As the bikeway lifted just north of Stewart Street, the crosswinds were light but noticeable, and became more evident as the path opened out at the approach to Carillon Park. The bikeway curves toward the west, and the wind gradully addressed my face. Good thing I'm taking this on the way out. My return should be just a bit easier, if the winds don't shift.

Beyond Carillon Park, the bikeway drops again near river level and turns south along a large silt meadow. A copse of river birches standing between the meadow and the river still held nests of debris from the floods, as high as seven feet above the bikeway. But the way was clear, and freshly sawn flotsam wood was evidence of hard work by the Five Rivers Metroparks crews over the past week.


At the turn from River Road, two dozen cars were parked along the road, and they indicated that the University of Dayton crews were doing their river work today—indeed, Spring has come.

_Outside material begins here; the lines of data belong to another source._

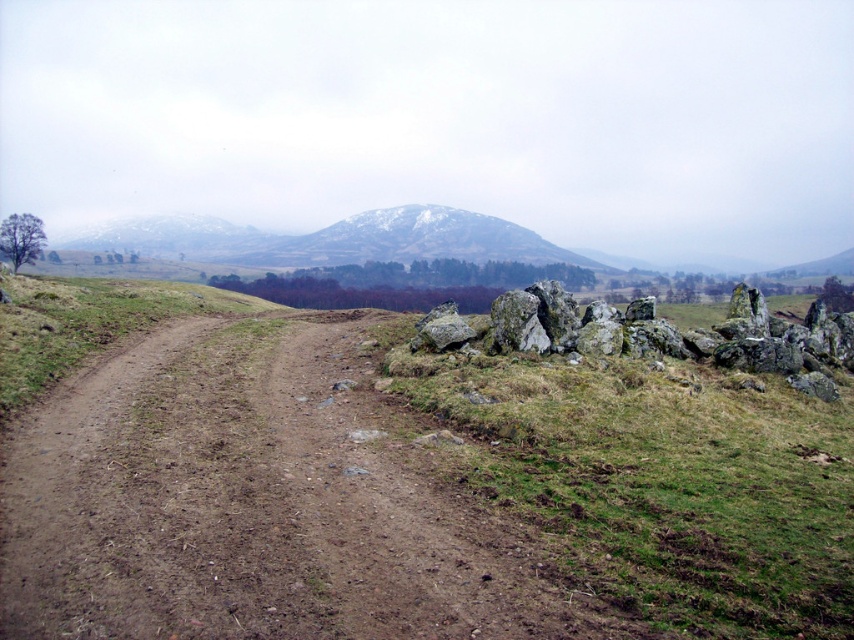 Between green grassy at right and rough textured rocks at right, which one appears on the right side from the viewer's perspective?

rough textured rocks at right

This screenshot has width=854, height=640. Describe the element at coordinates (662, 481) in the screenshot. I see `green grassy at right` at that location.

Is point (468, 460) in front of point (703, 332)?

Yes, point (468, 460) is closer to viewer.

Locate an element on the screen. The width and height of the screenshot is (854, 640). green grassy at right is located at coordinates (662, 481).

Which is more to the left, brown dirt track at center or rough textured rocks at right?

Positioned to the left is brown dirt track at center.

Who is taller, brown dirt track at center or rough textured rocks at right?

rough textured rocks at right

I want to click on brown dirt track at center, so click(x=256, y=504).

Can you confirm if brown dirt track at center is smaller than green grassy at right?

Yes.

Between brown dirt track at center and green grassy at right, which one is positioned higher?

green grassy at right

Which is in front, point (490, 577) or point (652, 614)?

Point (652, 614) is in front.

Where is `brown dirt track at center`? This screenshot has height=640, width=854. brown dirt track at center is located at coordinates (256, 504).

The bikeway passes close by their sheds, and two teams carried their sculls across the way, down to their dock. Others were already rowing, and still another team or two had yet to ready their craft for portage to the dock.

A half mile further south, I turned to check traffic near the public boat dock and I noticed another cyclist about a hundred feet behind me. I crossed the intersection and picked up speed for the cruise along the levee toward West Carrollton, expecting a hello and a bit of conversation. But the cyclist never cleared my shoulder, and instead took advantage of my slipstream. I kept my pace until, close to my turnaround, I needed to clear my sinuses. I motioned to him to pass me, emptied out twice—like a farmer on his tractor, and then pulled off into the shelter area. 9.28 miles was my halfway point, and a chance to ride easily and speedily back home.